### About this exercise
Only lines containing the word "Portal" belong in the answer; copy each one from the records.

========================================

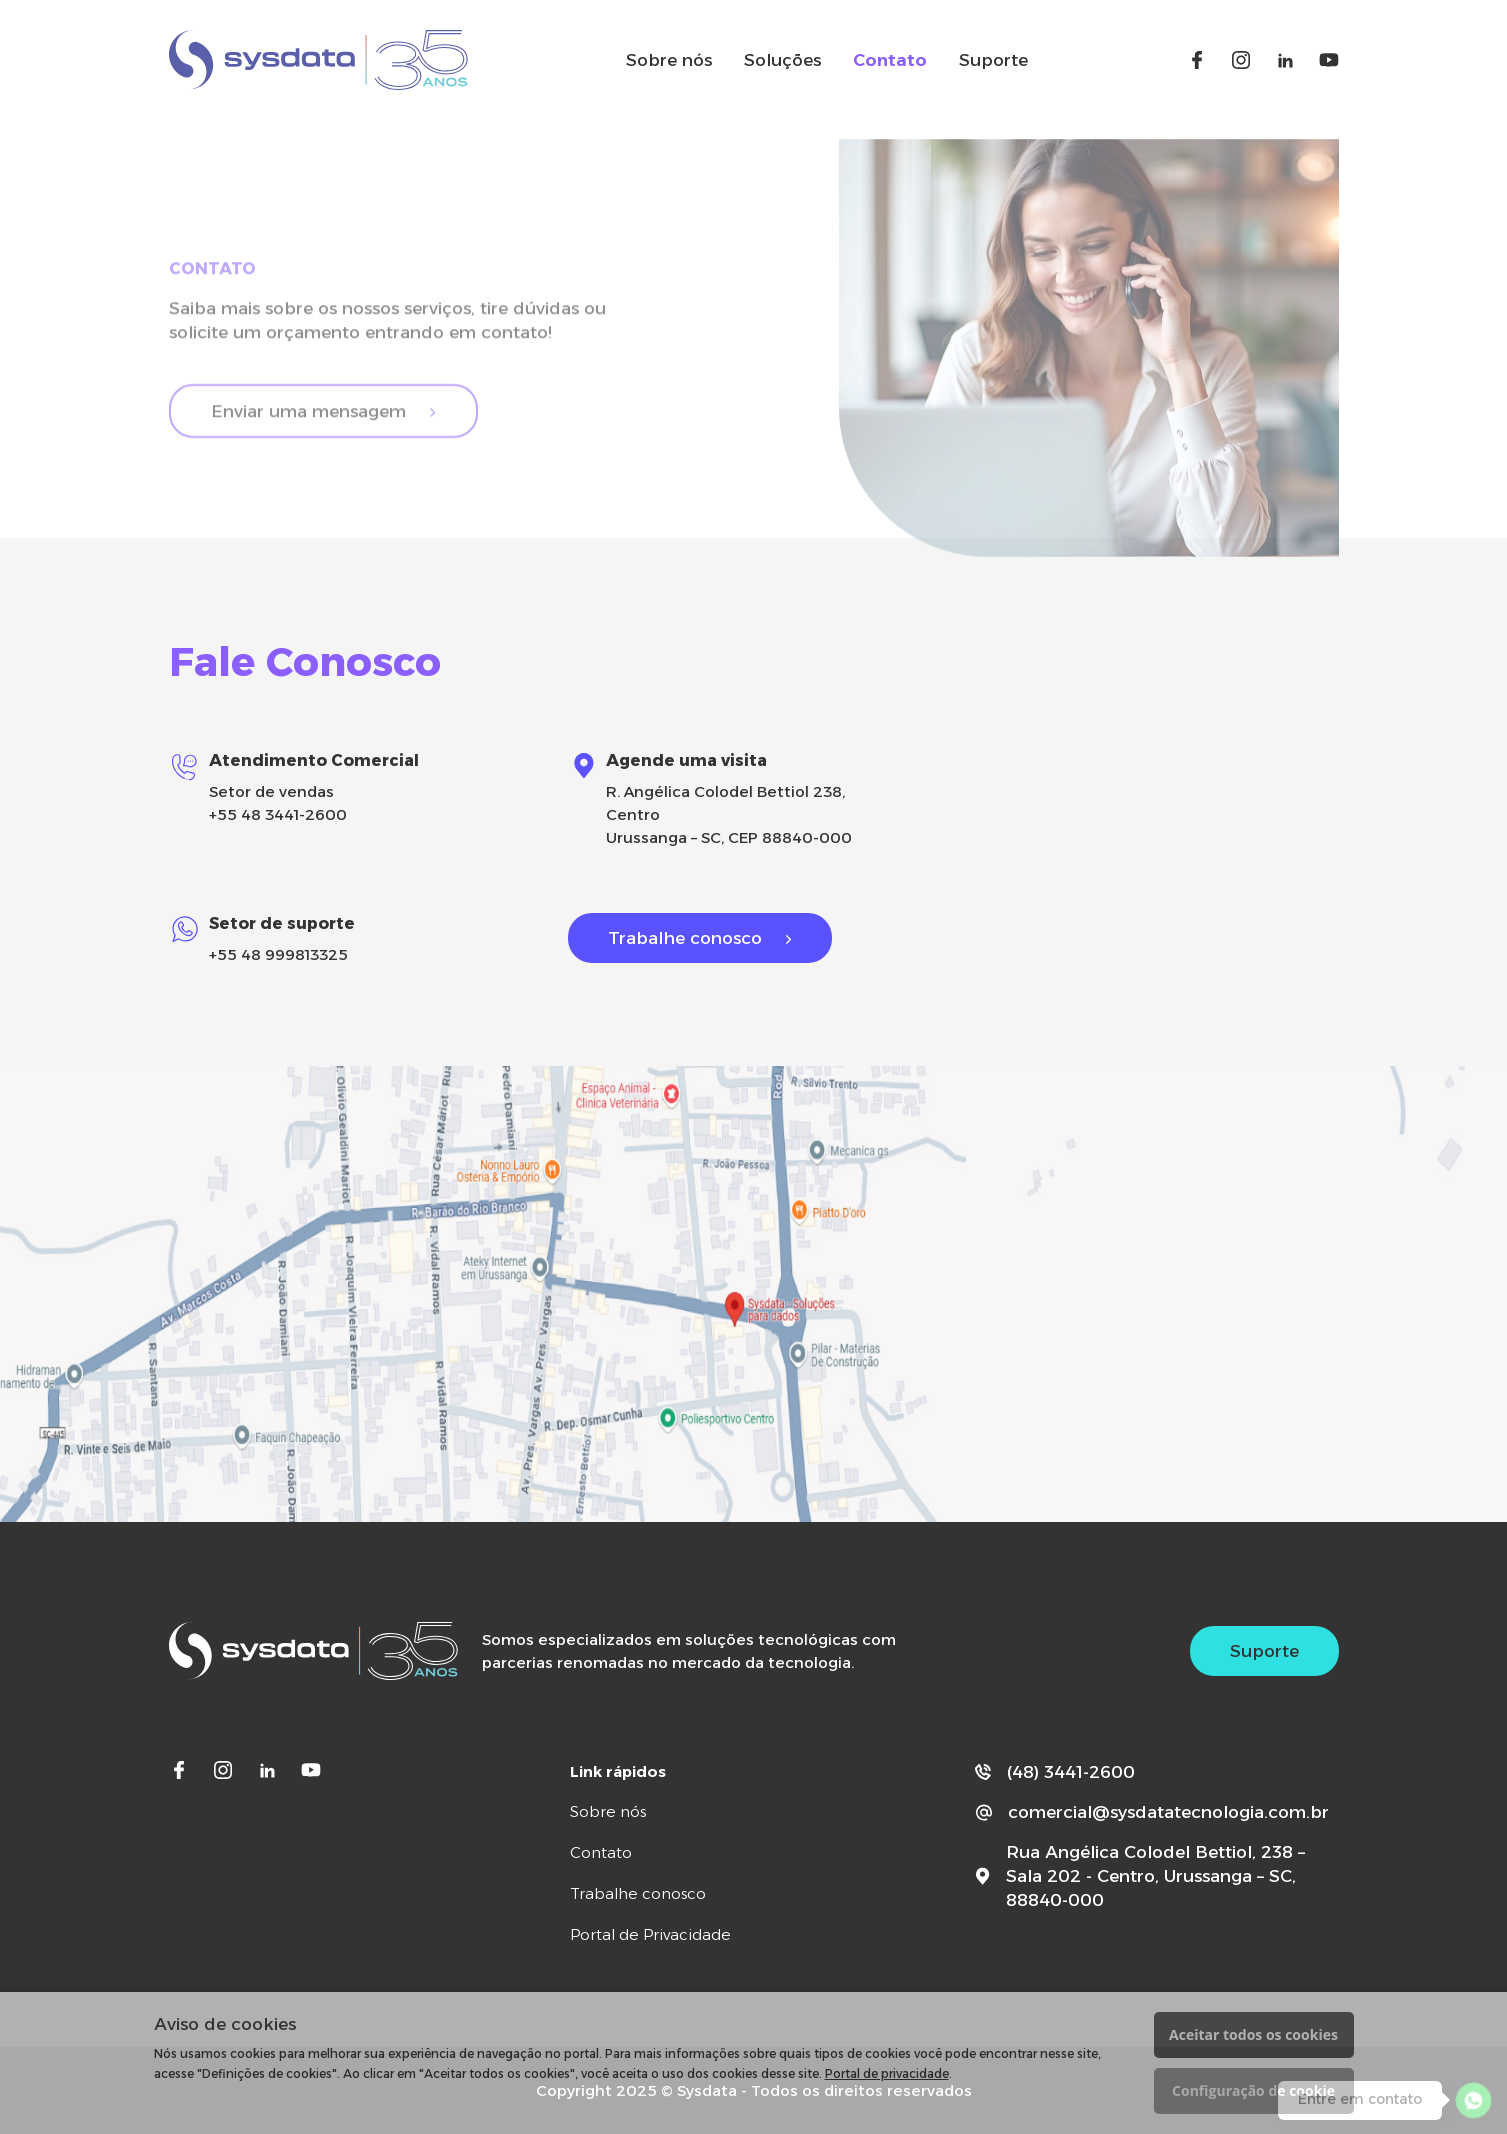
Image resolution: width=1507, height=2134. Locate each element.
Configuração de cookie (1253, 2090)
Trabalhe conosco (685, 938)
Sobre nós (669, 60)
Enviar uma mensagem (308, 423)
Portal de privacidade (887, 2073)
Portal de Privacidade (650, 1934)
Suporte (993, 60)
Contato (890, 60)
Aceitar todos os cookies (1253, 2034)
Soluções (782, 60)
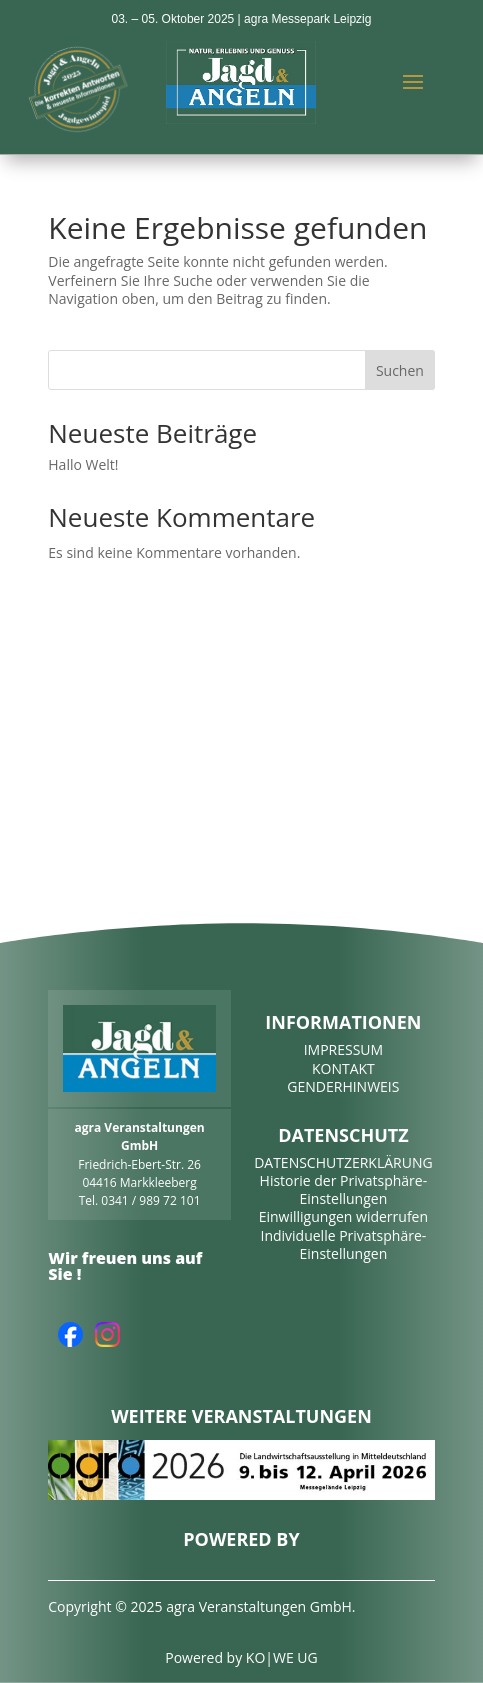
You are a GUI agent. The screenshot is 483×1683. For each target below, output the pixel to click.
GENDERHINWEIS (343, 1086)
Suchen (400, 370)
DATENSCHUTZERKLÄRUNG (343, 1162)
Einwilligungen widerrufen (343, 1216)
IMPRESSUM (344, 1049)
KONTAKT (343, 1068)
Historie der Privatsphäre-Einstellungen (344, 1189)
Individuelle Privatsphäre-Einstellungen (343, 1244)
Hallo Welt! (83, 464)
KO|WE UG (282, 1657)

========================================

### Task solution
Portal de privacidade (887, 2073)
Portal de Privacidade (650, 1934)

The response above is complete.